While it is not recommended to add large quantities of uninteresting parameters, it is instead of fundamental importance to attach to these metrics as much information as possible: knowing that many errors are occurring in requests is a good starting point, but knowing that these errors are caused by Android users located in the United States via the app updated to its last version released a few hours earlier is much more useful.
Details on the metric stack
At the first level of the stack, immediately in contact with the REST API is statsd, with which it is communicated via a statsd-client, a simple Python module that implements the communication protocol via UDP. Statsd has been chosen for this thankless task due to its ability to store the metrics received and to generate output as well as the aggregates themselves.
Due to the persistence of the accumulated data InfluxDB was chosen, a robust database, written in go, on which it is possible to make queries using a SQL-like language. InfluxDB was created with the aim of storing data series time, and is highly performing both in the save phase and in the query phase. It also maintains filesystem data in an extremely compact format.
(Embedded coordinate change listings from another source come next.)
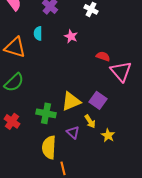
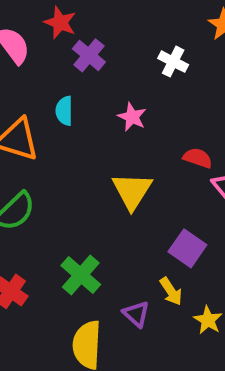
yellow triangle: (71, 101) -> (132, 191), moved, turned -35
green cross: (46, 113) -> (81, 275), turned 30

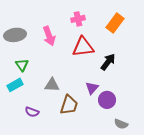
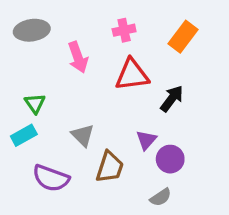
gray ellipse: (15, 35) -> (32, 30), moved
gray triangle: (52, 85) -> (83, 135), turned 42
purple semicircle: (32, 112) -> (51, 178), size x1.6
gray semicircle: (121, 124) -> (161, 197), moved, turned -56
Communication between statsd and InfluxDB takes place via the graphite protocol.
The visualization, instead, as written above is delegated to Grafana.
Grafana supports countless data sources, including InfluxDB and provides graphical tools within the web app itself to simply configure queries and to change the appearance of the results display.
I was very satisfied with Grafana as well as with the entire stack dedicated to metrics. And yet I found the graphical dashboard configuration interface on Grafana very cumbersome. In addition, another flaw that I found was the impossibility of being able to configure a series of dashboards ready to be used on a clean installation of Grafana itself, so that to build a reproducible and working environment on docker I was forced to write scripts that import dashboards on first boot using the Grafana HTTP API.
Remove statsd from the stack
Although it is a mature and reliable tool, at the end of the project I came to the conclusion that it was not worthwhile including an entire additional service solely and exclusively to obtain temporary aggregates: InfluxDB is sufficiently powerful and performing to be able to carry out aggregations on-the-fly. In the final setup of the project, eliminating statsd would have meant removing an additional dependency, with the related configuration and maintenance issues.
Give the TICK stack offered by InfluxData a chance
Another point that – considering infinite time and budget – I would certainly have addressed is a possible migration to the entire TICK stack made available by InfluxData (the creators of InfluxDB)
This stack consists of:
- Telegraf: the statsd counterpart offered by InfluxData
- Chronograf: the Grafana counterpart offered by InfluxData
- Kapacitor: an InfluxDB programmable data processing engine, which can be used to receive notifications of outdated thresholds, patterns in metrics and whatever your imagination is able to conceive.